An associate broker at Long & Foster Real Estate in Fredericksburg, Virginia, Schwartzman — who owns the home but rented it out to families — kept digging and began to uncover everything from baby blankets and birthday cards from grandparents to report cards and the parents’ employment letters. She and her husband had been loading their car with old furniture and abandoned board games past residents had left behind and knew immediately this was different — they had to locate the owners.

Courtesy of Connie Schwartzman

“When you’re cleaning out these houses, it’s always a mess,” Schwartzman told Inman. “People leave all kinds of junk. But I’ve never had somebody leave all their memories.” As a mother of two and grandmother of five, Schwartzman knew just how priceless family memories can be.

To find the previous owners, Schwartzman turned to the inside of the baby book for help. A list of previous homeowners didn’t offer any clues that could be helpful.

Courtesy of Connie Schwartzman

Based on passages scrawled in the book, Schwartzman learned a girl named Lauren Elisabeth Gaillot had been born on April 12, 1999 to her parents, Tracy Fitzgerald and Donnie Gaillot. Each page had been meticulously filled with details of now 19-year-old Gaillot’s early days — her baby photos, the day she started to crawl, her first birthday, and the day she broke her first tooth. Pages were also decorated with bright animal stickers.
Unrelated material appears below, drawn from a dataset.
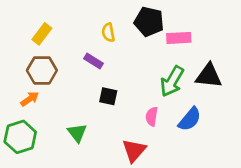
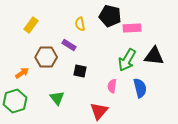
brown hexagon: (42, 70) -> (46, 57), moved
blue semicircle: (190, 119) -> (140, 88), turned -54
“I will always remember when you put your bath toys in the toilet and played with them,” Gaillot’s mother wrote on one of the pages. “Your first birthday party, you were so shocked to see all the people and the balloons.”

Courtesy of Connie Schwartzman

The care that had clearly gone into writing the book made Schwartzman even more sentimental — and so she both reached out to the local newspaper, which first published this story, and went on Facebook to type in the names found in the baby book. The story caused a stir in the 25,000-person city — locals have started to call in to say they knew the father, Donnie Gaillot, and eventually connected Schwartzman to his work number.

“It shows that people still read the newspaper,” Schwartzman said. “Fredericksburg has a real small-town feel to it. Everybody knows somebody.”

Courtesy of Connie Schwartzman

As it turned out, the family had lived in the house nearly 20 years ago — and, over the years, neither Schwartzman nor any of its new residents had bothered to go through the attic. Later this week, Schwartzman will meet with Gaillot and her father to give back the book. Stay tuned as Inman covers its return.

“It really looks like there’s going to be a happy ending,” Schwartzman said.